[WHAT IS EXPECTED] Could you print the full listing below, keeping each line identical?
RECORDS PROVIDED Start Marker
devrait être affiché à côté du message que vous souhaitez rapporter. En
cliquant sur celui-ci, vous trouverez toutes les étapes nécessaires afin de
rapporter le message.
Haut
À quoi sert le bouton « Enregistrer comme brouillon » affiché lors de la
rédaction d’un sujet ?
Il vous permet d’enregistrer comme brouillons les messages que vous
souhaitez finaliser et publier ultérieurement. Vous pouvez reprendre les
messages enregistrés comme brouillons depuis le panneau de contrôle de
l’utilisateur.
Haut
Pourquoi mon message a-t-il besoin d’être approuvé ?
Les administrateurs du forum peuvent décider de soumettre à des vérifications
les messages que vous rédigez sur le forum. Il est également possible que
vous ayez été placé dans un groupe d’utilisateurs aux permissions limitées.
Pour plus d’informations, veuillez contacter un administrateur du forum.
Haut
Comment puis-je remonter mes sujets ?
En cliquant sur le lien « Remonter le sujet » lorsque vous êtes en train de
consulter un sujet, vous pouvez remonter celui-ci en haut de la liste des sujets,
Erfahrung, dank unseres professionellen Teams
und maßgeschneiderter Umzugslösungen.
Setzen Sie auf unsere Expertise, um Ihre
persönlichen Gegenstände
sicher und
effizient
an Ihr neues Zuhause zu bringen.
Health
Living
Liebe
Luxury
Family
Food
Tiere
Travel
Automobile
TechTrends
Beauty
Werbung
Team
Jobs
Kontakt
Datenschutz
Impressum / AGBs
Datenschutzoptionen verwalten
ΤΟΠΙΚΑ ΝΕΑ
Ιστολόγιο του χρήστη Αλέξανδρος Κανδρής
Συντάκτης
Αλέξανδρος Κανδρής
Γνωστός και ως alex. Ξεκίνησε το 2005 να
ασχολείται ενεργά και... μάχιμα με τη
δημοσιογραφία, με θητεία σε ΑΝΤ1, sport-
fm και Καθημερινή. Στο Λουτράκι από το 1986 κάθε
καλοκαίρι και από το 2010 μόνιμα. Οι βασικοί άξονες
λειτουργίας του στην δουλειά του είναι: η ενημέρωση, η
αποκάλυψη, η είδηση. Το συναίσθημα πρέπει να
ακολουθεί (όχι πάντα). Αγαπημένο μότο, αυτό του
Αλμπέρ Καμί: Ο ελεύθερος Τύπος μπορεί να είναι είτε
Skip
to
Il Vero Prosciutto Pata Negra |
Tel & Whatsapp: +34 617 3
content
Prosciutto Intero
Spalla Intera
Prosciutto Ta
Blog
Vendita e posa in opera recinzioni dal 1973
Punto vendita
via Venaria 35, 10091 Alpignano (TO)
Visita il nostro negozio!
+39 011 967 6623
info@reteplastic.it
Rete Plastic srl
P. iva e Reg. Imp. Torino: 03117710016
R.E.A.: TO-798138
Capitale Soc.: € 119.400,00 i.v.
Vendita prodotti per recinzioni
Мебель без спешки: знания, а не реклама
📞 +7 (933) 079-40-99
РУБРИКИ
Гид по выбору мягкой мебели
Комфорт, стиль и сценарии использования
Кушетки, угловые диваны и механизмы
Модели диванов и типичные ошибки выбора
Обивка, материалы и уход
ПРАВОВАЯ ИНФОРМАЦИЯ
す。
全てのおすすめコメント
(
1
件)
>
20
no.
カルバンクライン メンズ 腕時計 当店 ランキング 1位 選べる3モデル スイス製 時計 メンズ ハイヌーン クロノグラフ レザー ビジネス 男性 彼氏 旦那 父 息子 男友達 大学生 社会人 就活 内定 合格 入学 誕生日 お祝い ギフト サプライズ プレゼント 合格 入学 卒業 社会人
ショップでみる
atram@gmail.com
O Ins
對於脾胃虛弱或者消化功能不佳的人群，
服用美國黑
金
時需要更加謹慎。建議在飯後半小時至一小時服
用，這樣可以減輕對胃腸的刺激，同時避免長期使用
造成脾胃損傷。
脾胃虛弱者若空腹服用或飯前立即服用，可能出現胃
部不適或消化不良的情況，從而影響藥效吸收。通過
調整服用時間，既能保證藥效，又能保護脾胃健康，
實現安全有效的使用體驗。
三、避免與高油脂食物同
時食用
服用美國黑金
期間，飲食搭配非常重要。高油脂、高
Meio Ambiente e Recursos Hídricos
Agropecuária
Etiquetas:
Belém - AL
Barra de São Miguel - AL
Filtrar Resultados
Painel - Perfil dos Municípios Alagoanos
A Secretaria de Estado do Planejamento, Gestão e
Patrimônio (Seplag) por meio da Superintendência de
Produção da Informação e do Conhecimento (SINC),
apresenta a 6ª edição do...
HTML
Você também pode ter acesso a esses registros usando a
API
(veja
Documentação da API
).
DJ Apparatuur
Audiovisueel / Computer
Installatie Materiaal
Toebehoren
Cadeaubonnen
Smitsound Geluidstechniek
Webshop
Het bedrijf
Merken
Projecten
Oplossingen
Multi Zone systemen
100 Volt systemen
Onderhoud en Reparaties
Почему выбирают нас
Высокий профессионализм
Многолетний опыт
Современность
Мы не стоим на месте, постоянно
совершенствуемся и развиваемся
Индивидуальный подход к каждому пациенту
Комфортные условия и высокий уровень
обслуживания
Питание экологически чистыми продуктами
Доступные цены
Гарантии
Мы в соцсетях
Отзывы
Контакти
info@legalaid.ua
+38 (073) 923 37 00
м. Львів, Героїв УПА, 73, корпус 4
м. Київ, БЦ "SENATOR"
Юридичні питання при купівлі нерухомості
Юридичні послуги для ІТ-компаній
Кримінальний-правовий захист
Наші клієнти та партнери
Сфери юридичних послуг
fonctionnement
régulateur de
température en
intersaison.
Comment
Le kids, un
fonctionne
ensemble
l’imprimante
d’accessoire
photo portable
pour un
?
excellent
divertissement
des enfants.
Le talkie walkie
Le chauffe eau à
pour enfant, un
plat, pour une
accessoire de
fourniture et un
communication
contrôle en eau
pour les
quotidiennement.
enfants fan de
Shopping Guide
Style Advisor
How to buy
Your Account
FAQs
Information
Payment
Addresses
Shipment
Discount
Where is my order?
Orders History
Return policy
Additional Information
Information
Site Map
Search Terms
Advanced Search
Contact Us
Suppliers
RECORDS PROVIDED End Marker
[ANSWER BELOW]
devrait être affiché à côté du message que vous souhaitez rapporter. En
cliquant sur celui-ci, vous trouverez toutes les étapes nécessaires afin de
rapporter le message.
Haut
À quoi sert le bouton « Enregistrer comme brouillon » affiché lors de la
rédaction d’un sujet ?
Il vous permet d’enregistrer comme brouillons les messages que vous
souhaitez finaliser et publier ultérieurement. Vous pouvez reprendre les
messages enregistrés comme brouillons depuis le panneau de contrôle de
l’utilisateur.
Haut
Pourquoi mon message a-t-il besoin d’être approuvé ?
Les administrateurs du forum peuvent décider de soumettre à des vérifications
les messages que vous rédigez sur le forum. Il est également possible que
vous ayez été placé dans un groupe d’utilisateurs aux permissions limitées.
Pour plus d’informations, veuillez contacter un administrateur du forum.
Haut
Comment puis-je remonter mes sujets ?
En cliquant sur le lien « Remonter le sujet » lorsque vous êtes en train de
consulter un sujet, vous pouvez remonter celui-ci en haut de la liste des sujets,
Erfahrung, dank unseres professionellen Teams
und maßgeschneiderter Umzugslösungen.
Setzen Sie auf unsere Expertise, um Ihre
persönlichen Gegenstände
sicher und
effizient
an Ihr neues Zuhause zu bringen.
Health
Living
Liebe
Luxury
Family
Food
Tiere
Travel
Automobile
TechTrends
Beauty
Werbung
Team
Jobs
Kontakt
Datenschutz
Impressum / AGBs
Datenschutzoptionen verwalten
ΤΟΠΙΚΑ ΝΕΑ
Ιστολόγιο του χρήστη Αλέξανδρος Κανδρής
Συντάκτης
Αλέξανδρος Κανδρής
Γνωστός και ως alex. Ξεκίνησε το 2005 να
ασχολείται ενεργά και... μάχιμα με τη
δημοσιογραφία, με θητεία σε ΑΝΤ1, sport-
fm και Καθημερινή. Στο Λουτράκι από το 1986 κάθε
καλοκαίρι και από το 2010 μόνιμα. Οι βασικοί άξονες
λειτουργίας του στην δουλειά του είναι: η ενημέρωση, η
αποκάλυψη, η είδηση. Το συναίσθημα πρέπει να
ακολουθεί (όχι πάντα). Αγαπημένο μότο, αυτό του
Αλμπέρ Καμί: Ο ελεύθερος Τύπος μπορεί να είναι είτε
Skip
to
Il Vero Prosciutto Pata Negra |
Tel & Whatsapp: +34 617 3
content
Prosciutto Intero
Spalla Intera
Prosciutto Ta
Blog
Vendita e posa in opera recinzioni dal 1973
Punto vendita
via Venaria 35, 10091 Alpignano (TO)
Visita il nostro negozio!
+39 011 967 6623
info@reteplastic.it
Rete Plastic srl
P. iva e Reg. Imp. Torino: 03117710016
R.E.A.: TO-798138
Capitale Soc.: € 119.400,00 i.v.
Vendita prodotti per recinzioni
Мебель без спешки: знания, а не реклама
📞 +7 (933) 079-40-99
РУБРИКИ
Гид по выбору мягкой мебели
Комфорт, стиль и сценарии использования
Кушетки, угловые диваны и механизмы
Модели диванов и типичные ошибки выбора
Обивка, материалы и уход
ПРАВОВАЯ ИНФОРМАЦИЯ
す。
全てのおすすめコメント
(
1
件)
>
20
no.
カルバンクライン メンズ 腕時計 当店 ランキング 1位 選べる3モデル スイス製 時計 メンズ ハイヌーン クロノグラフ レザー ビジネス 男性 彼氏 旦那 父 息子 男友達 大学生 社会人 就活 内定 合格 入学 誕生日 お祝い ギフト サプライズ プレゼント 合格 入学 卒業 社会人
ショップでみる
atram@gmail.com
O Ins
對於脾胃虛弱或者消化功能不佳的人群，
服用美國黑
金
時需要更加謹慎。建議在飯後半小時至一小時服
用，這樣可以減輕對胃腸的刺激，同時避免長期使用
造成脾胃損傷。
脾胃虛弱者若空腹服用或飯前立即服用，可能出現胃
部不適或消化不良的情況，從而影響藥效吸收。通過
調整服用時間，既能保證藥效，又能保護脾胃健康，
實現安全有效的使用體驗。
三、避免與高油脂食物同
時食用
服用美國黑金
期間，飲食搭配非常重要。高油脂、高
Meio Ambiente e Recursos Hídricos
Agropecuária
Etiquetas:
Belém - AL
Barra de São Miguel - AL
Filtrar Resultados
Painel - Perfil dos Municípios Alagoanos
A Secretaria de Estado do Planejamento, Gestão e
Patrimônio (Seplag) por meio da Superintendência de
Produção da Informação e do Conhecimento (SINC),
apresenta a 6ª edição do...
HTML
Você também pode ter acesso a esses registros usando a
API
(veja
Documentação da API
).
DJ Apparatuur
Audiovisueel / Computer
Installatie Materiaal
Toebehoren
Cadeaubonnen
Smitsound Geluidstechniek
Webshop
Het bedrijf
Merken
Projecten
Oplossingen
Multi Zone systemen
100 Volt systemen
Onderhoud en Reparaties
Почему выбирают нас
Высокий профессионализм
Многолетний опыт
Современность
Мы не стоим на месте, постоянно
совершенствуемся и развиваемся
Индивидуальный подход к каждому пациенту
Комфортные условия и высокий уровень
обслуживания
Питание экологически чистыми продуктами
Доступные цены
Гарантии
Мы в соцсетях
Отзывы
Контакти
info@legalaid.ua
+38 (073) 923 37 00
м. Львів, Героїв УПА, 73, корпус 4
м. Київ, БЦ "SENATOR"
Юридичні питання при купівлі нерухомості
Юридичні послуги для ІТ-компаній
Кримінальний-правовий захист
Наші клієнти та партнери
Сфери юридичних послуг
fonctionnement
régulateur de
température en
intersaison.
Comment
Le kids, un
fonctionne
ensemble
l’imprimante
d’accessoire
photo portable
pour un
?
excellent
divertissement
des enfants.
Le talkie walkie
Le chauffe eau à
pour enfant, un
plat, pour une
accessoire de
fourniture et un
communication
contrôle en eau
pour les
quotidiennement.
enfants fan de
Shopping Guide
Style Advisor
How to buy
Your Account
FAQs
Information
Payment
Addresses
Shipment
Discount
Where is my order?
Orders History
Return policy
Additional Information
Information
Site Map
Search Terms
Advanced Search
Contact Us
Suppliers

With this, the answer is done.